ChIP assays were conducted with the Imprint® Chromatin Immunoprecipitation Kit (Sigma) according to manufacturer instructions. Briefly, 1×105 cells were cultured, and the protein-DNA complexes cross-linked with 1% formaldehyde (final concentration), followed by nuclear fractionation and DNA shearing via sonication. Immunoprecipitations were carried out for 90 minutes at RT with antibodies against Sp1, YY1, HSF1 (Abcam), RNA polymerase II (positive control) and IgG (negative control). The cross-links were reversed, DNA was extracted and was used for both endpoint and real time PCR. Endpoint PCR was performed in 25 μL reactions with KOD Hot Start DNA Polymerase (Novagen) and the appropriately designed primer pair (target promoter sequence: Forward: tta caa tgt gaa gtc ttc gat gta; Reverse: ctc tac tcc, cac ccc gc; RNA Pol II target sequence: hGAPDH-Forward: caa ttc ccc atc tca gtc gt; hGAPDH-Reverse: tag tag ccg ggc cct act tt, 246 bp). The PCR conditions were as follows: 95°C for 2 min followed by 40 cycles of denaturation at 95°C for 30 sec, annealing at 58°C for 30 sec, and extension at 72°C for 30 sec, and then a final extension period of 72°C for 10 min. Products were visualized using agarose gel electrophoresis. Signal intensity measurements were calculated using Photoshop CS3. Real time PCR was performed in triplicate using 1 μL of ChIP DNA per reaction, along with 1X TaqMan Master Mix (ABI), 500 nM each primer and 250 nM probe. Primers were Forward: tga cac cca ctt caa cga gg and Reverse: tct ctg aat gct gga ctc gc, and the probe was cac gct tta gca gaa ccc gag gag, labeled with FAM and ZEN quencher (Integrated DNA Technologies, Coralville, IA, USA). Reactions were run using standard parameters on a ViiA7 instrument (Life Technologies). Ct values were normalized to IgG samples and relative quantity (RQ) calculated according to RQ = 2−ΔCt.

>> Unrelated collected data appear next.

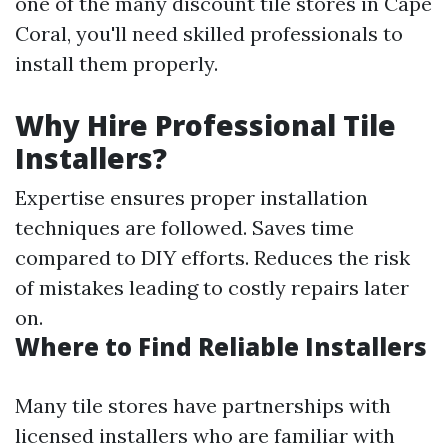
one of the many discount tile stores in Cape
Coral, you'll need skilled professionals to
install them properly.
Why Hire Professional Tile
Installers?
Expertise ensures proper installation
techniques are followed. Saves time
compared to DIY efforts. Reduces the risk
of mistakes leading to costly repairs later
on.
Where to Find Reliable Installers
Many tile stores have partnerships with
licensed installers who are familiar with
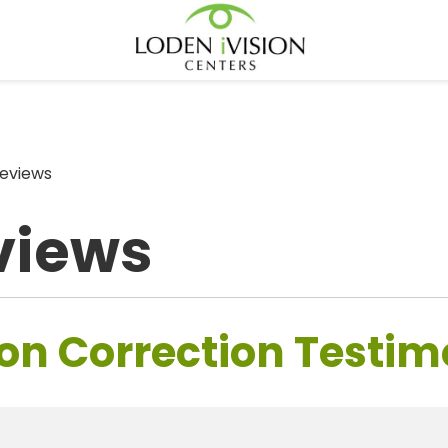
eviews
views
on Correction Testim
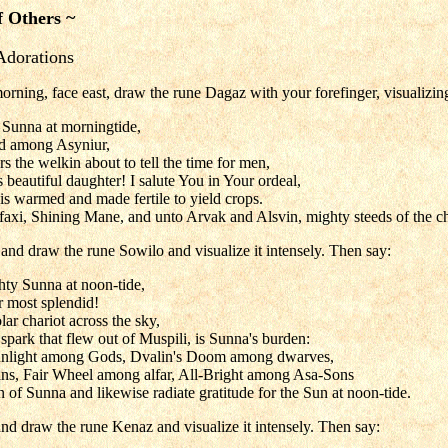
f Others ~
Adorations
orning, face east, draw the rune Dagaz with your forefinger, visualizin
 Sunna at morningtide,
ed among Asyniur,
 the welkin about to tell the time for men,
s beautiful daughter! I salute You in Your ordeal,
is warmed and made fertile to yield crops.
faxi, Shining Mane, and unto Arvak and Alsvin, mighty steeds of the ch
and draw the rune Sowilo and visualize it intensely. Then say:
hty Sunna at noon-tide,
r most splendid!
ar chariot across the sky,
 spark that flew out of Muspili, is Sunna's burden:
nlight among Gods, Dvalin's Doom among dwarves,
ns, Fair Wheel among alfar, All-Bright among Asa-Sons
 of Sunna and likewise radiate gratitude for the Sun at noon-tide.
nd draw the rune Kenaz and visualize it intensely. Then say:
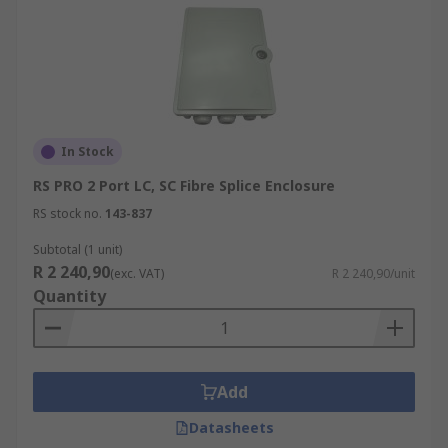
In Stock
RS PRO 2 Port LC, SC Fibre Splice Enclosure
RS stock no.
143-837
Subtotal (1 unit)
R 2 240,90
(exc. VAT)
R 2 240,90/unit
Quantity
Add
Datasheets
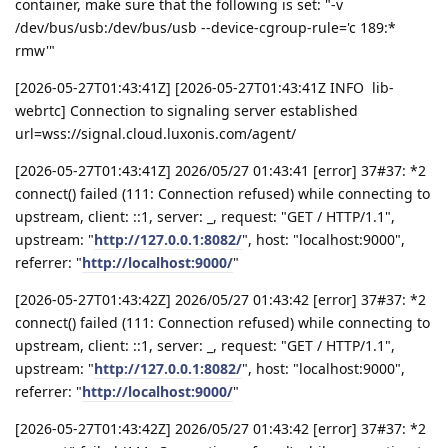
container, make sure that the following is set: "-v
/dev/bus/usb:/dev/bus/usb --device-cgroup-rule='c 189:*
rmw'"
[2026-05-27T01:43:41Z] [2026-05-27T01:43:41Z INFO lib-
webrtc] Connection to signaling server established
url=wss://signal.cloud.luxonis.com/agent/
[2026-05-27T01:43:41Z] 2026/05/27 01:43:41 [error] 37#37: *2
connect() failed (111: Connection refused) while connecting to
upstream, client: ::1, server: _, request: "GET / HTTP/1.1",
upstream: "
http://127.0.0.1:8082/
", host: "localhost:9000",
referrer: "
http://localhost:9000/
"
[2026-05-27T01:43:42Z] 2026/05/27 01:43:42 [error] 37#37: *2
connect() failed (111: Connection refused) while connecting to
upstream, client: ::1, server: _, request: "GET / HTTP/1.1",
upstream: "
http://127.0.0.1:8082/
", host: "localhost:9000",
referrer: "
http://localhost:9000/
"
[2026-05-27T01:43:42Z] 2026/05/27 01:43:42 [error] 37#37: *2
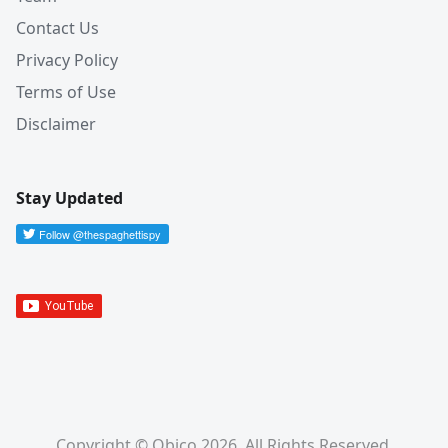
Contact Us
Privacy Policy
Terms of Use
Disclaimer
Stay Updated
Copyright © Obico 2026. All Rights Reserved.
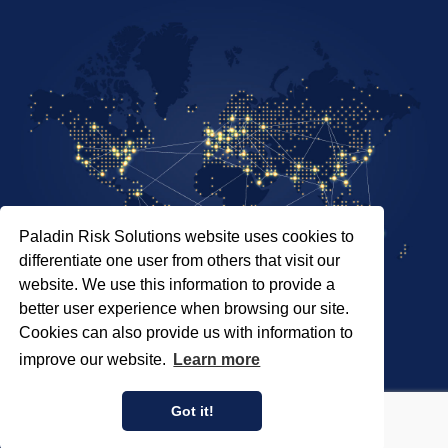
Paladin Risk Solutions website uses cookies to
differentiate one user from others that visit our
website. We use this information to provide a
better user experience when browsing our site.
Cookies can also provide us with information to
SITEMAP
improve our website.
Learn more
PRIVACY POLICY
COPYRIGHT © 2026 PALADIN RISK SOLUTIONS INC.
Got it!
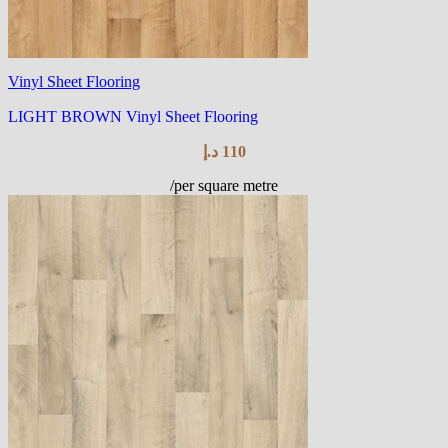
Vinyl Sheet Flooring
LIGHT BROWN Vinyl Sheet Flooring
د.إ
110
/per square metre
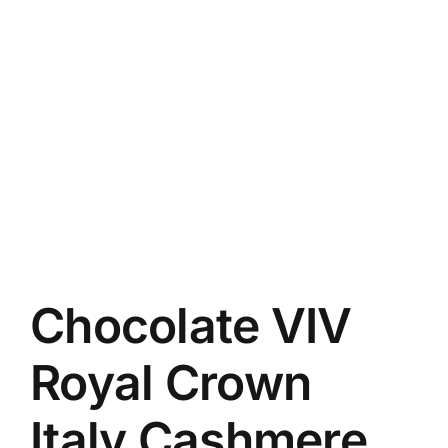
Chocolate VIV
Royal Crown
Italy Cashmere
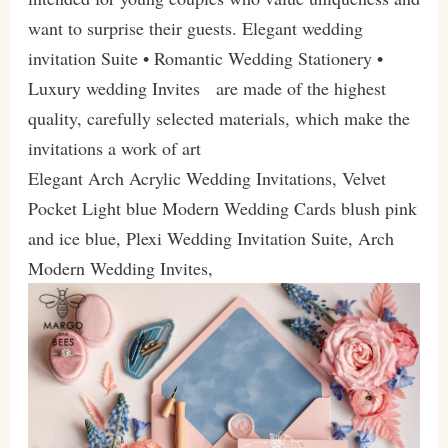
want to surprise their guests. Elegant wedding
invitation Suite • Romantic Wedding Stationery •
Luxury wedding Invites are made of the highest
quality, carefully selected materials, which make the
invitations a work of art
Elegant Arch Acrylic Wedding Invitations, Velvet
Pocket Light blue Modern Wedding Cards blush pink
and ice blue, Plexi Wedding Invitation Suite, Arch
Modern Wedding Invites,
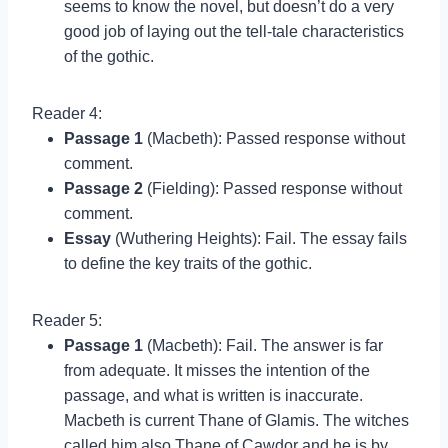
seems to know the novel, but doesn’t do a very
good job of laying out the tell-tale characteristics
of the gothic.
Reader 4:
Passage 1
(Macbeth): Passed response without
comment.
Passage 2
(Fielding): Passed response without
comment.
Essay
(Wuthering Heights): Fail. The essay fails
to define the key traits of the gothic.
Reader 5:
Passage 1
(Macbeth): Fail. The answer is far
from adequate. It misses the intention of the
passage, and what is written is inaccurate.
Macbeth is current Thane of Glamis. The witches
called him also Thane of Cawdor and he is by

miRNA cDNA synthesis and quantitative real-time PCR

Total RNA extraction was performed as described above. A commercially available miRNA cDNA synthesis kit (TaqMan® MicroRNA Reverse Transcription Kit, Applied Biosystems) was used to reverse transcribe the candidate miRNAs with specific RT primers (TaqMan® miRNA Assays, Applied Biosystems). Sequence-specific assays (TaqMan® real-time PCR assays, Applied Biosystems, Table S3) were used to detect mature candidate miRNAs from primary tumor tissue extracts. RNU44, a small non-coding RNA with wide and constant tissue distribution (Applied Biosystems), was used as the endogenous control. Triplicate reactions were conducted for each gene and each sample, and PCR performed using the SDS 7900HT system (ABI) as described [8]. SDS 2.1 software (ABI) was used to calculate the ΔΔCt relative expression values, normalized to endogenous control (RNU44) and relative to expression of normal ovary and tubal epithelial tissue samples (for tumor tissue measurements) or IOSE cells (for OvCa cell lines).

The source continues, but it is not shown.